Graph Neural Networks (GNNs) [[4]](#ref4) model users and items as nodes in a graph, capturing complex relationships and interactions.

### Key Concepts

- **Graph Representation**: Users and items connected by edges representing interactions.
- **Message Passing**: Nodes aggregate information from neighbors.
- **Applications**: Social recommendation, session-based recommendation.

<a id="5.2"></a>
## 5.2 Self-Attention Mechanisms

Self-attention models like Transformers [[5]](#ref5) have been applied to recommendation, capturing sequential dependencies and user behaviors.

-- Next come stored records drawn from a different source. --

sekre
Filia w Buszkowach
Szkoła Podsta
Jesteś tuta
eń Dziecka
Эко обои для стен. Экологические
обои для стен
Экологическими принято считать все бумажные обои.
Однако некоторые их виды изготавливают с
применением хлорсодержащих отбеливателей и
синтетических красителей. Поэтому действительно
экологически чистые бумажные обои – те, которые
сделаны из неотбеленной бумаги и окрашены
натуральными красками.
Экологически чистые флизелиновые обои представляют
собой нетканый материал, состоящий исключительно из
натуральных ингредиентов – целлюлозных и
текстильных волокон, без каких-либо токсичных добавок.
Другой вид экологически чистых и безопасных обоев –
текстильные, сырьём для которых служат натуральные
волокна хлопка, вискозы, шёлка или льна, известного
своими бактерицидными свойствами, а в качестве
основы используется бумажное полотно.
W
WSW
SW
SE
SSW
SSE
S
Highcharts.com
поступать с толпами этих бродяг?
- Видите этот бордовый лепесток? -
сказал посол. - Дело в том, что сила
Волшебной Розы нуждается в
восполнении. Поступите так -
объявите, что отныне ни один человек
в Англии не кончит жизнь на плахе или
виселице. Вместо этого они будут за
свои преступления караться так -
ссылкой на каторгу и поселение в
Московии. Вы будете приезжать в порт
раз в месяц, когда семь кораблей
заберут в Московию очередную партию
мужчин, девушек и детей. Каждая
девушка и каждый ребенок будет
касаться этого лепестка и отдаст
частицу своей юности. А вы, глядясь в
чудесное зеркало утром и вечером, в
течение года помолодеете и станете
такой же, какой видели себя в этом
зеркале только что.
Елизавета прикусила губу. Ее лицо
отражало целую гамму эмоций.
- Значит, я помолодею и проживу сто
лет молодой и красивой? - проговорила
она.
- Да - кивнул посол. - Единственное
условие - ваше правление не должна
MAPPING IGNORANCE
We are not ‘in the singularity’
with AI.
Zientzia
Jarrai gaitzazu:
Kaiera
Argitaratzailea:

### SASRec: Self-Attentive Sequential Recommendation

- **Model**: Uses self-attention to model user behavior sequences.
- **Advantages**: Captures long-range dependencies without recurrence.
- **Reference**: Kang & McAuley, 2018 [[6]](#ref6)

<a id="6"></a>
# 6. Conclusion

Recommender systems are essential tools in the modern digital landscape. Deep learning techniques have significantly enhanced the capabilities of these systems, allowing for more accurate and personalized recommendations. From matrix factorization to neural collaborative filtering and autoencoders, we have explored various methods to build recommender systems using neural networks. Understanding the underlying mathematics and implementation details is crucial for developing effective models. The field continues to evolve with the incorporation of advanced architectures like GNNs and self-attention mechanisms.

<a id="7"></a>
# 7. References

1. <a id="ref1"></a>He, X., Liao, L., Zhang, H., Nie, L., Hu, X., & Chua, T.-S. (2017). *Neural Collaborative Filtering*. In Proceedings of the 26th International Conference on World Wide Web (WWW).
2. <a id="ref2"></a>Vincent, P., Larochelle, H., Bengio, Y., & Manzagol, P.-A. (2008). *Extracting and Composing Robust Features with Denoising Autoencoders*. In Proceedings of the 25th International Conference on Machine Learning (ICML).
3. <a id="ref3"></a>Kingma, D. P., & Welling, M. (2014). *Auto-Encoding Variational Bayes*. [arXiv:1312.6114](https://arxiv.org/abs/1312.6114)
4. <a id="ref4"></a>Wang, X., He, X., Wang, M., Feng, F., & Chua, T.-S. (2019). *Neural Graph Collaborative Filtering*. In Proceedings of the 42nd International ACM SIGIR Conference on Research and Development in Information Retrieval.
5. <a id="ref5"></a>Vaswani, A., et al. (2017). *Attention Is All You Need*. [arXiv:1706.03762](https://arxiv.org/abs/1706.03762)
6. <a id="ref6"></a>Kang, W.-C., & McAuley, J. (2018). *Self-Attentive Sequential Recommendation*. In IEEE International Conference on Data Mining (ICDM).

---

This notebook provides a comprehensive guide to building recommender systems with neural networks. You can run the code cells to see how models are implemented and experiment with different architectures and datasets.